When the Massachusetts Ratification Convention was debating whether to approve the U.S. Constitution in January 1788, Dr. John Taylor, a delegate from Worcester County, asked a pointed question about the language in the draft that called for creating a new and independent city to house the federal government.
"Dr. Taylor asked, why it need be ten miles square, and whether one mile square would not be sufficient," said the records of the convention.
Caleb Strong, who had been a delegate at the Constitutional Convention (and would later serve as a U.S. senator from Massachusetts), provided Taylor with an answer.
As reported in the records of the Massachusetts Ratification Convention: "Hon. Mr. Strong said, Congress was not to exercise jurisdiction over a district of ten miles, but one not exceeding ten miles square."
Specifically, Article I, Section 8, Clause 17 of the Constitution said that Congress shall have power to "exercise exclusive Legislation in all Cases whatsoever, over such District (not exceeding ten Miles square) as may, by Cession of Particular States, and the Acceptance of Congress, become the Seat of Government of the United States."
On July 16, 1790, the first Congress acted on this language.

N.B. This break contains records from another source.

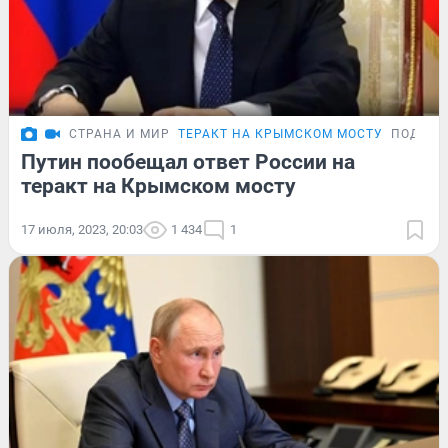
СТРАНА И МИР
ТЕРАКТ НА КРЫМСКОМ МОСТУ
ПОДРОБ
Путин пообещал ответ России на
теракт на Крымском мосту
17 июля, 2023, 20:03
1 434
1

"Be it enacted by the Senate and House of Representatives of the United States of America in Congress assembled," said the journal of that first Congress, "That a district of territory, not exceeding ten miles square, to be located as hereafter directed on the river Potomac, at some place between the mouths of the Eastern Branch and Connogochegue, be, and the same is hereby accepted for the permanent seat of the government of the United States."
The states of Virginia and Maryland ceded to the federal government the 100 square miles of territory that originally constituted this federal district.
In his 1833 Commentaries on the Constitution, Joseph Story described the creation of this Capitol city and celebrated George Washington's role in it.
"The seat of government has now, for more than thirty years, been permanently fixed on the river Potomac, on a tract of ten miles square, ceded by the states of Virginia and Maryland," Story wrote.
"It was selected by that great man, the boast of all America, the first in war, the first in peace, and the first in the hearts of his countrymen," he said. "It bears his name; it is the monument of his fame and wisdom. May it be for ever consecrated to its present noble purpose, capitoli immobile saxum!" (A capitol of immovable rock.)
In 1846, however, Congress enacted legislation giving Virginia back its portion of the District of Columbia, cutting the Capitol to just the 68 square miles ceded by Maryland.
Democrats now want to make most of those 68 square miles (that used to be a small part of Maryland) into a new state — which like Florida or Texas would be entitled to elect two members to the U.S. Senate.
On April 21, 2021, the then-Democrat-controlled House of Representatives voted on party lines to pass the Washington, D.C. Admission Act.
"This bill," says its official summary, "provides for admission into the United States of the state of Washington, Douglass Commonwealth, composed of most of the territory of the District of Columbia."
"The commonwealth," says the summary, "(1) shall consist of all District territory, with specified exclusions for federal buildings and monuments, including the principle federal monuments, the White House, the Capitol Building, the U.S. Supreme Court Building, and the federal executive, legislative, and judicial office buildings located adjacent to the Mall and the Capitol Building."
This week, Democratic Sen. Tom Carper of Delaware introduced this bill in the Senate.
His primary argument for doing so was to give D.C. residents the power to vote in federal elections.
"Every day, we work in the shadow of our Capitol, a beacon for democracy around the world, and yet an historic injustice still prevails," said Carper. "There are nearly 700,000 Americans who call the District of Columbia home and they do not have a voting representative in either chamber of the Congress."
There is a better way to fix this than to remake our Capitol city — which was designed to be independent of any state — into a state of its own.
Call it the Taylor solution. Just as Congress in 1846 gave back to the state of Virginia the territory it ceded to create the District of Columbia, Congress can now give back to Maryland most of the land it ceded to create the Capitol. The territory in the District of Columbia that the Democrat-controlled House envisioned making into a new state can instead become a congressional district in Maryland.
Republican Rep. Dusty Johnson of South Dakota introduced legislation in the last Congress — the District of Columbia-Maryland Reunion Act — that would essentially do just that. He was joined by 25 co-sponsors.
A smaller District of Columbia — including all of the federal buildings and monuments that the Democratic House intended to leave it with in their statehood bill — would continue to be our Capitol city.
Terence P. Jeffrey is the editor-in-chief of CNSNews.com.